Data shown: Begin
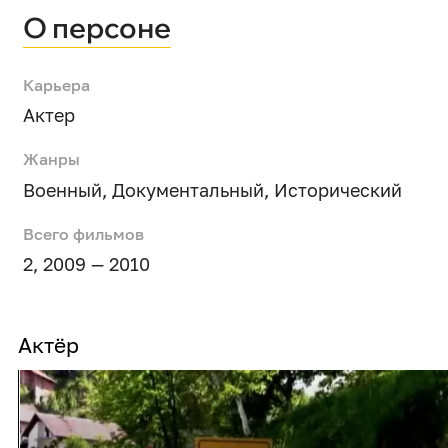
О персоне
Карьера
Актер
Жанры
Военный
,
Документальный
,
Исторический
Всего фильмов
2, 2009 — 2010
Актёр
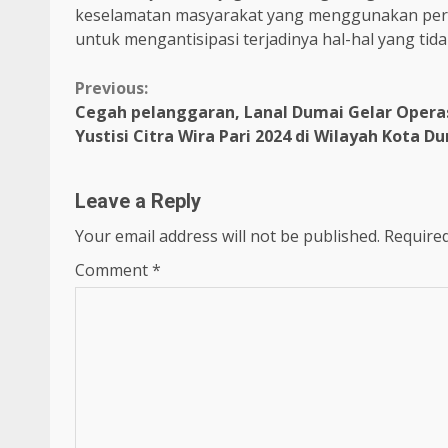
keselamatan masyarakat yang menggunakan perahu
untuk mengantisipasi terjadinya hal-hal yang tida
Continue
Previous:
Cegah pelanggaran, Lanal Dumai Gelar Opera
Reading
Yustisi Citra Wira Pari 2024 di Wilayah Kota D
Leave a Reply
Your email address will not be published.
Required
Comment
*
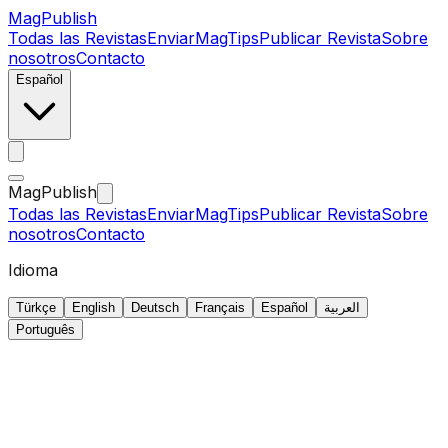
MagPublish
Todas las Revistas
Enviar
MagTips
Publicar Revista
Sobre
nosotros
Contacto
Español
MagPublish
Todas las Revistas
Enviar
MagTips
Publicar Revista
Sobre
nosotros
Contacto
Idioma
Türkçe
English
Deutsch
Français
Español
العربية
Português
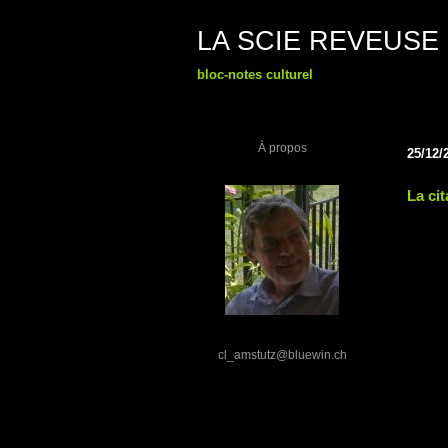
LA SCIE REVEUSE
bloc-notes culturel
À propos
25/12/
La cit
cl_amstutz@bluewin.ch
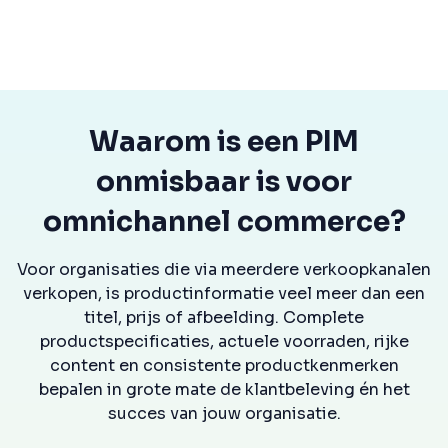
Waarom is een PIM
onmisbaar is voor
omnichannel commerce?
Voor organisaties die via meerdere verkoopkanalen
verkopen, is productinformatie veel meer dan een
titel, prijs of afbeelding. Complete
productspecificaties, actuele voorraden, rijke
content en consistente productkenmerken
bepalen in grote mate de klantbeleving én het
succes van jouw organisatie.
Data shown: End
• **Your objective**: Find and copy every line in the entries above where the string "yang" occurs.

• **Result of the task**:
keselamatan masyarakat yang menggunakan perahu
untuk mengantisipasi terjadinya hal-hal yang tida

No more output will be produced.